| DATA PROVIDED |
[Start of section]

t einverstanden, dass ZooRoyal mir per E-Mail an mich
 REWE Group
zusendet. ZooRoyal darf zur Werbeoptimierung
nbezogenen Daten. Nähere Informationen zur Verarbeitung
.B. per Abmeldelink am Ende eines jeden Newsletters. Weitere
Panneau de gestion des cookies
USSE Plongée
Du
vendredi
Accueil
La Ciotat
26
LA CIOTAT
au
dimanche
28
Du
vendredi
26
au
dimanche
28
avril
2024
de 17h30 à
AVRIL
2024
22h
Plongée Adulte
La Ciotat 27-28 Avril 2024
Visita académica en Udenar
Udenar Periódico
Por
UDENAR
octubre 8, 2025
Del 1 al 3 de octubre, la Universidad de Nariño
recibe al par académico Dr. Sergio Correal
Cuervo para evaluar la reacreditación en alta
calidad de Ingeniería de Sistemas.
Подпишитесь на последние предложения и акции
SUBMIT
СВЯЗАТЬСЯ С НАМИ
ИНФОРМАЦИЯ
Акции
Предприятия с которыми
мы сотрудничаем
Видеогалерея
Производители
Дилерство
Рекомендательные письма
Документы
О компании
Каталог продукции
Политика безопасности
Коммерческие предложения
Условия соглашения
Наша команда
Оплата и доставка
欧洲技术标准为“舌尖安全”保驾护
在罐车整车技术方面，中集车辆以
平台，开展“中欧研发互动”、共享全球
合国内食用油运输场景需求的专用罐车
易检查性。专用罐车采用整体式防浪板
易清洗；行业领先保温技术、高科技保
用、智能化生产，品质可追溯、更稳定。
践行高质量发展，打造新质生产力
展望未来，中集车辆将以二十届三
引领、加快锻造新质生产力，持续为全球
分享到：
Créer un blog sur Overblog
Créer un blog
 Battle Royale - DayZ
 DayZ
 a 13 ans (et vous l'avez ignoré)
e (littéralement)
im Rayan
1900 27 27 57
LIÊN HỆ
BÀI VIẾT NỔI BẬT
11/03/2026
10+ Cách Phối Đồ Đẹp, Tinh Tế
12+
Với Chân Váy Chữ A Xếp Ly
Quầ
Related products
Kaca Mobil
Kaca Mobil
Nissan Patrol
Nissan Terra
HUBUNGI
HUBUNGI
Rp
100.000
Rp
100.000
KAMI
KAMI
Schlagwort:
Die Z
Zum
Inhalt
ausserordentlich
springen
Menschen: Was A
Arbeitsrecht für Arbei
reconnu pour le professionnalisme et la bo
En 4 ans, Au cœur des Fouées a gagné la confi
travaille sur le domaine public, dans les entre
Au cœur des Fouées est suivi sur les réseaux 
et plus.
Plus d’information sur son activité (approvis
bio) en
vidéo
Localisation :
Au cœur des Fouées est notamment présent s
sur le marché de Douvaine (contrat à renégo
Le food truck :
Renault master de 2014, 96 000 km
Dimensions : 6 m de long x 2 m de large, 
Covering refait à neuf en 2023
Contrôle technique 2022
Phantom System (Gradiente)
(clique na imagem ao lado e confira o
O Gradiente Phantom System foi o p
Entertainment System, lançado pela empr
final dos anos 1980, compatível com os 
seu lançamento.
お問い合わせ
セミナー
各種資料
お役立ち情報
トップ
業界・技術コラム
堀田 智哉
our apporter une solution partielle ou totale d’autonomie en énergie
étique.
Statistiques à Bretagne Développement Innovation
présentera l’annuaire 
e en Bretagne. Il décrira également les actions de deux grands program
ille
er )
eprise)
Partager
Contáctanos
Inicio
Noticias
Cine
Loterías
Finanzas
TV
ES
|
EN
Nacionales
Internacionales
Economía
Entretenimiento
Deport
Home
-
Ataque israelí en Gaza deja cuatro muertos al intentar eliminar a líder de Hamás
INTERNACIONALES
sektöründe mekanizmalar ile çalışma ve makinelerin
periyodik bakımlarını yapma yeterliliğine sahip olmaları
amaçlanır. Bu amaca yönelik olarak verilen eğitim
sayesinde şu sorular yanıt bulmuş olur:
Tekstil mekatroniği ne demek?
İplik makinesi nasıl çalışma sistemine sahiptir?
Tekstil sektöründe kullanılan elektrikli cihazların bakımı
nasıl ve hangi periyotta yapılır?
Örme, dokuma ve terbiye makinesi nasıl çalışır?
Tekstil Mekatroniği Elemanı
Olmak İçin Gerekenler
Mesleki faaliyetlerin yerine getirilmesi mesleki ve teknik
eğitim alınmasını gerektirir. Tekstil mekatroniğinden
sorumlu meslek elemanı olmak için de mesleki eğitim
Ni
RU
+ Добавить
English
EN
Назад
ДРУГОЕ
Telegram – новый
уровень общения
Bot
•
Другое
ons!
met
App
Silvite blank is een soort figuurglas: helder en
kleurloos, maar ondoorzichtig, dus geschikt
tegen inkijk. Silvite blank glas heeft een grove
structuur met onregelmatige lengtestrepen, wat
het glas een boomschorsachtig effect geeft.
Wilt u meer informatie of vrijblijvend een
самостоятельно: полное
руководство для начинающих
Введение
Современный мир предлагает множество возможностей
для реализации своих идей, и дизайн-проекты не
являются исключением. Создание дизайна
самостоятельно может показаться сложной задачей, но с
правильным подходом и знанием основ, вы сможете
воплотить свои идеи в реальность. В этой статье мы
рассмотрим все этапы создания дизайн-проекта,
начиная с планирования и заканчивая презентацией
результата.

[End of section]

| TASK STATEMENT |
Within the material above, output exactly the lines from the one with "Visita académica en Udenar" through the one with "Предприятия с которыми", end lines included, and nothing besides.

| ANSWER SPACE |
Visita académica en Udenar
Udenar Periódico
Por
UDENAR
octubre 8, 2025
Del 1 al 3 de octubre, la Universidad de Nariño
recibe al par académico Dr. Sergio Correal
Cuervo para evaluar la reacreditación en alta
calidad de Ingeniería de Sistemas.
Подпишитесь на последние предложения и акции
SUBMIT
СВЯЗАТЬСЯ С НАМИ
ИНФОРМАЦИЯ
Акции
Предприятия с которыми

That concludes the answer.